We load the original training dataset, so we can use it for data drift detection

In [None]:
path_dataset = "./dataset/"

df_train = pd.read_csv(path_dataset + "train.csv")
df_test = pd.read_csv(path_dataset + "test.csv")

X_train = df_train[features]
X_test = df_test[features]

y_train = df_train[label]
y_test = df_test[label]

## Model Inference

Now, we load the `uci_credit_drifted_inference.csv` which contains the data that we receive at inference time. It contains a column "time" which indicates the time that we receive the data. We will check two different timesteps: time=2 and time=9

In [None]:
# Load Dataset for specific time
df = pd.read_csv("data/uci_credit_drifted_inference.csv")
df_t2 = df[df["time"] == 2]
df_t9 = df[df["time"] == 9]

In [None]:
print(df_t2.shape)
print(df_t9.shape)

In [None]:
# Get Features and Labels
y_true_t2 = df_t2[label]
X_t2 = df_t2[features]

y_true_t9 = df_t9[label]
X_t9 = df_t9[features]

# Get Model predictions
y_pred_proba_train = model.predict_proba(X_train)

y_pred_t2 = model.predict(X_t2)
y_pred_proba_t2 = model.predict_proba(X_t2)

y_pred_t9 = model.predict(X_t9)
y_pred_proba_t9 = model.predict_proba(X_t9)

## Drift Detection

Now, we will use [mercury.monitoring](https://bbva.github.io/mercury-monitoring/) for data drift detection. We will use the [`KSDrift`](https://bbva.github.io/mercury-monitoring/reference/drift/#mercury.monitoring.drift.ks_drift_detector.KSDrift) and the [`DomainClassifierDrift`](https://bbva.github.io/mercury-monitoring/reference/drift/#mercury.monitoring.drift.domain_classifier_drift_detector.DomainClassifierDrift), although there are more detectors available that can be used

In [None]:
from mercury.monitoring.drift.ks_drift_detector import KSDrift
from mercury.monitoring.drift.domain_classifier_drift_detector import DomainClassifierDrift

### KS Drift

Let's start using the `KSDrift`. This detector performs a Kolmogorov-Smirnov (KS) test individually for each specified variable.

We can see that drift is not detected in time=2:

In [None]:
drift_detector = KSDrift(X_train.to_numpy(), X_t2.to_numpy(), features=features, p_val=0.01)
drift_metrics = drift_detector.calculate_drift()
print("Drift Score: ", drift_metrics["score"])
print("Is drift detected? ", drift_metrics["drift_detected"])

Now, let's look at time=9

In [None]:
drift_detector = KSDrift(X_train.to_numpy(), X_t9.to_numpy(), features=features, p_val=0.01)
drift_metrics = drift_detector.calculate_drift()
print("Drift Score: ", drift_metrics["score"])
print("Is drift detected? ", drift_metrics["drift_detected"])

Now drift is detected and the score is higher.
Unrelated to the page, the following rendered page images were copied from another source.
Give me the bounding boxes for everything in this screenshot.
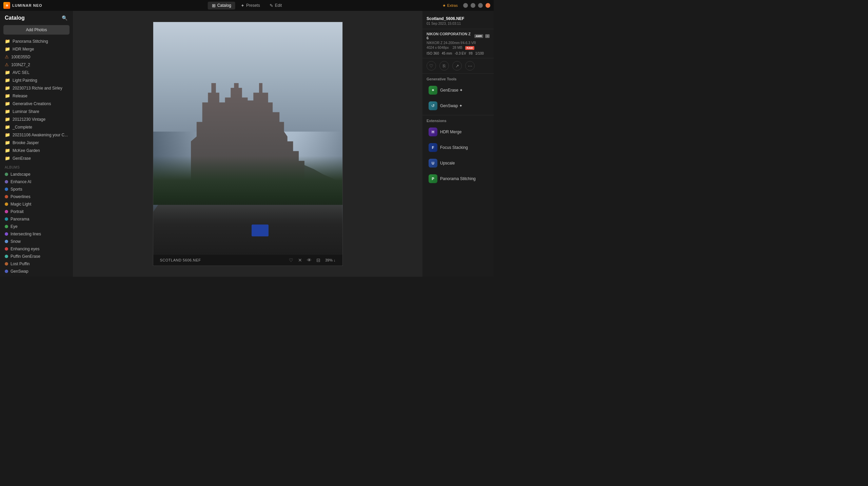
sidebar-header: Catalog 🔍 — [0, 11, 73, 24]
image-bottom-bar: SCOTLAND 5606.NEF ♡ ✕ 👁 ⊟ 39% ↓ — [153, 255, 342, 266]
sidebar-item-snow[interactable]: Snow — [0, 238, 73, 245]
sidebar-item-magic-light[interactable]: Magic Light — [0, 200, 73, 208]
eye-icon[interactable]: 👁 — [307, 257, 312, 263]
nav-edit[interactable]: ✎ Edit — [265, 2, 286, 9]
sidebar-item-generative-creations[interactable]: 📁 Generative Creations — [0, 100, 73, 108]
folder-icon: 📁 — [5, 148, 10, 153]
sidebar-label: 20231106 Awakening your C... — [13, 133, 68, 137]
sidebar-label: Intersecting lines — [11, 232, 41, 236]
generase-tool[interactable]: ✦ GenErase ✦ — [425, 83, 492, 97]
sign-box — [252, 225, 269, 236]
sidebar-item-awakening[interactable]: 📁 20231106 Awakening your C... — [0, 131, 73, 139]
extensions-title: Extensions — [422, 115, 494, 125]
folder-icon: 📁 — [5, 78, 10, 83]
nav-presets-label: Presets — [246, 3, 260, 8]
minimize-button[interactable]: ─ — [463, 3, 468, 8]
sidebar-item-mckee-garden[interactable]: 📁 McKee Garden — [0, 147, 73, 154]
more-action-button[interactable]: ⋯ — [465, 61, 475, 71]
sidebar-item-release[interactable]: 📁 Release — [0, 92, 73, 100]
sidebar-item-complete[interactable]: 📁 _Complete — [0, 123, 73, 131]
sidebar-item-lost-puffin[interactable]: Lost Puffin — [0, 260, 73, 268]
filename-label: SCOTLAND 5606.NEF — [160, 258, 201, 262]
folder-icon: 📁 — [5, 109, 10, 114]
image-area: SCOTLAND 5606.NEF ♡ ✕ 👁 ⊟ 39% ↓ — [73, 11, 422, 277]
right-panel: Scotland_5606.NEF 01 Sep 2023, 15:03:11 … — [422, 11, 494, 277]
sidebar-item-portrait[interactable]: Portrait — [0, 208, 73, 215]
sidebar-item-sports[interactable]: Sports — [0, 186, 73, 193]
sidebar-item-vintage[interactable]: 📁 20121230 Vintage — [0, 115, 73, 123]
sidebar-item-hdr-merge[interactable]: 📁 HDR Merge — [0, 45, 73, 53]
iso-value: ISO 360 — [427, 52, 439, 55]
sidebar-item-light-painting[interactable]: 📁 Light Painting — [0, 76, 73, 84]
add-photos-button[interactable]: Add Photos — [3, 25, 70, 35]
action-icons-row: ♡ ⎘ ↗ ⋯ — [422, 58, 494, 74]
file-date: 01 Sep 2023, 15:03:11 — [427, 22, 490, 25]
folder-icon: 📁 — [5, 124, 10, 130]
sidebar-item-100e055d[interactable]: ⚠ 100E055D — [0, 53, 73, 61]
hdr-merge-icon: H — [429, 128, 437, 136]
sidebar-item-landscape[interactable]: Landscape — [0, 171, 73, 178]
sidebar-item-103nz7[interactable]: ⚠ 103NZ7_2 — [0, 61, 73, 69]
folder-icon: 📁 — [5, 93, 10, 98]
album-dot — [5, 225, 8, 228]
sidebar-label: Puffin GenErase — [11, 254, 40, 259]
upscale-tool[interactable]: U Upscale — [425, 156, 492, 170]
album-dot — [5, 210, 8, 213]
sidebar-item-generase[interactable]: 📁 GenErase — [0, 154, 73, 162]
album-dot — [5, 180, 8, 183]
sidebar-label: Enhancing eyes — [11, 247, 39, 251]
heart-icon[interactable]: ♡ — [289, 257, 293, 263]
focus-stacking-tool[interactable]: F Focus Stacking — [425, 140, 492, 155]
folder-icon: 📁 — [5, 156, 10, 161]
shutter-value: 1/100 — [475, 52, 484, 55]
nav-presets[interactable]: ✦ Presets — [237, 2, 264, 9]
hdr-merge-tool[interactable]: H HDR Merge — [425, 125, 492, 139]
close-button[interactable]: ✕ — [486, 3, 490, 8]
panorama-stitching-tool[interactable]: P Panorama Stitching — [425, 172, 492, 186]
folder-icon: 📁 — [5, 132, 10, 137]
close-icon[interactable]: ✕ — [298, 257, 302, 263]
sidebar-item-puffin-generase[interactable]: Puffin GenErase — [0, 253, 73, 260]
sidebar-item-richie[interactable]: 📁 20230713 Richie and Sirley — [0, 84, 73, 92]
genswap-label: GenSwap ✦ — [440, 103, 462, 108]
hdr-merge-label: HDR Merge — [440, 130, 461, 134]
maximize-button[interactable]: □ — [471, 3, 475, 8]
genswap-tool[interactable]: ↺ GenSwap ✦ — [425, 99, 492, 113]
star-icon: ★ — [442, 3, 446, 8]
extras-button[interactable]: ★ Extras — [440, 2, 460, 9]
extras-label: Extras — [447, 3, 458, 7]
share-action-button[interactable]: ↗ — [452, 61, 462, 71]
search-button[interactable]: 🔍 — [61, 14, 68, 22]
album-dot — [5, 247, 8, 251]
sidebar-item-enhance-ai[interactable]: Enhance AI — [0, 178, 73, 186]
sidebar-item-luminar-share[interactable]: 📁 Luminar Share — [0, 108, 73, 115]
folder-icon: 📁 — [5, 101, 10, 106]
heart-action-button[interactable]: ♡ — [427, 61, 436, 71]
sidebar-label: 20230713 Richie and Sirley — [13, 86, 62, 91]
album-dot — [5, 232, 8, 236]
filesize-text: 28 MB — [453, 46, 462, 50]
sidebar-item-avc-sel[interactable]: 📁 AVC SEL — [0, 69, 73, 76]
restore-button[interactable]: ⧉ — [478, 3, 483, 8]
sidebar-item-enhancing-eyes[interactable]: Enhancing eyes — [0, 245, 73, 253]
sidebar-item-intersecting-lines[interactable]: Intersecting lines — [0, 230, 73, 238]
sidebar-label: GenSwap — [11, 269, 28, 274]
app-logo: ☀ LUMINAR NEO — [3, 2, 42, 9]
sidebar-item-brooke-jasper[interactable]: 📁 Brooke Jasper — [0, 139, 73, 147]
sidebar-item-panorama[interactable]: Panorama — [0, 215, 73, 223]
panorama-stitching-icon: P — [429, 174, 437, 183]
file-info: Scotland_5606.NEF 01 Sep 2023, 15:03:11 — [422, 14, 494, 29]
lens-info: NIKKOR Z 24-200mm f/4-6.3 VR — [427, 41, 490, 45]
albums-section-label: Albums — [0, 162, 73, 171]
panorama-stitching-label: Panorama Stitching — [440, 176, 476, 181]
sidebar-label: Portrait — [11, 209, 24, 214]
copy-action-button[interactable]: ⎘ — [439, 61, 449, 71]
focus-stacking-icon: F — [429, 143, 437, 152]
album-dot — [5, 217, 8, 221]
sidebar-item-genswap[interactable]: GenSwap — [0, 268, 73, 275]
sidebar-item-eye[interactable]: Eye — [0, 223, 73, 230]
sidebar-item-panorama-stitching-folder[interactable]: 📁 Panorama Stitching — [0, 37, 73, 45]
sidebar-item-powerlines[interactable]: Powerlines — [0, 193, 73, 200]
nav-catalog[interactable]: ⊞ Catalog — [208, 2, 235, 9]
stack-icon[interactable]: ⊟ — [316, 257, 320, 263]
We can also obtain which are the features with drift and plot them:

In [None]:
drift_detector.get_drifted_features()


In [None]:
drift_detector.plot_feature_drift_scores()

In [None]:
drift_detector.plot_distribution_drifted_features(discrete=True)

### Domain Classifier

Now we use the [`DomainClassifierDrift`](https://bbva.github.io/mercury-monitoring/reference/drift/#mercury.monitoring.drift.domain_classifier_drift_detector.DomainClassifierDrift). This component trains a classifier (Random Forest) to distinguish between a source dataset and a target dataset. The performance of the model detecting which sample belongs to each dataset (ROC-AUC) is then used to indicate if drift is detected and as drift score.

In [None]:
drift_detector = DomainClassifierDrift(
    X_train.to_numpy(), X_t2.to_numpy(), features=features, p_val=0.05, n_runs=5
)
drift_metrics = drift_detector.calculate_drift()
print("Drift Score: ", drift_metrics["score"])
print("Is drift detected? ", drift_metrics["drift_detected"])
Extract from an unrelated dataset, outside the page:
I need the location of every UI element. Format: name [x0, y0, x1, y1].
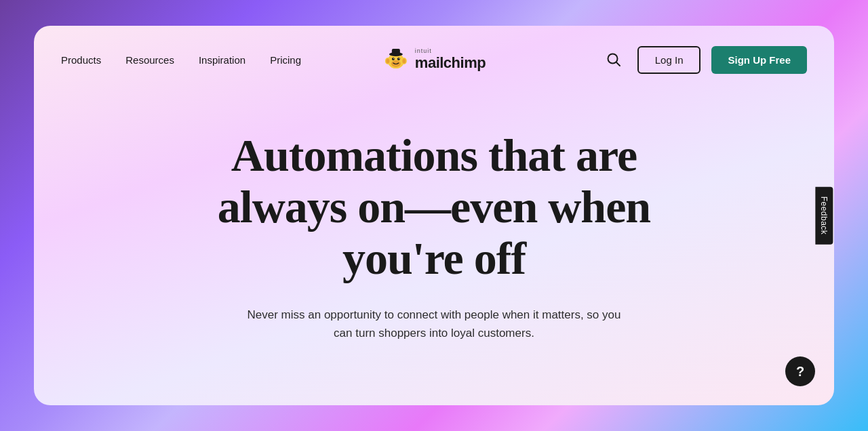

We see that drift is not detected at time=2. Let's check at time=9:

In [None]:
drift_detector = DomainClassifierDrift(
    X_train.to_numpy(), X_t9.to_numpy(), features=features, p_val=0.05, n_runs=20
)
drift_metrics = drift_detector.calculate_drift()
print("Drift Score: ", drift_metrics["score"])
print("Is drift detected? ", drift_metrics["drift_detected"])

### Drift in Predictions

In [None]:
drift_detector = KSDrift(y_pred_proba_train, y_pred_proba_t2, p_val=0.01)
drift_metrics = drift_detector.calculate_drift()
print("Drift Score: ", drift_metrics["score"])
print("Is drift detected? ", drift_metrics["drift_detected"])

In [None]:
drift_detector = KSDrift(y_pred_proba_train, y_pred_proba_t9, p_val=0.01)
drift_metrics = drift_detector.calculate_drift()
print("Drift Score: ", drift_metrics["score"])
print("Is drift detected? ", drift_metrics["drift_detected"])

## Accuracy Estimation

We will use now the [`PerformancePredictor`](https://bbva.github.io/mercury-monitoring/reference/estimation/#mercury.monitoring.estimation.performance_predictor.PerformancePredictor) component to estimate the accuracy of the model in a particular timestep without having the labels.

The component is based on the method presented in [Learning to Validate the Predictions of
Black Box Classifiers on Unseen Data](https://ssc.io/pdf/mod0077s.pdf)

Let's load the the `DataSchema` which we will use in the `PerformancePredictor` 

In [None]:
# Load Data Schema
from mercury.dataschema import DataSchema
schema = DataSchema.load(path_dataset + "schema.json")

# We won't need this for the PerformancePredictor
del schema.feats['default.payment.next.month']

Now let's estimate the Performance on timetep=9

In [None]:
from mercury.monitoring.estimation.performance_predictor import PerformancePredictor

# Create PerfomancePredictor
performance_predictor = PerformancePredictor(model, metric_fn=accuracy_score, random_state=SEED)
performance_predictor.fit(X=X_test, y=y_test, X_serving=X_t9, dataset_schema=schema)

In [None]:
predicted_acc = performance_predictor.predict(X_t9)
predicted_acc

Since we have the labels in this case, we can compare it with the real performance:

In [None]:
# Real Accuracy
accuracy_score(y_true_t9, model.predict(X_t9))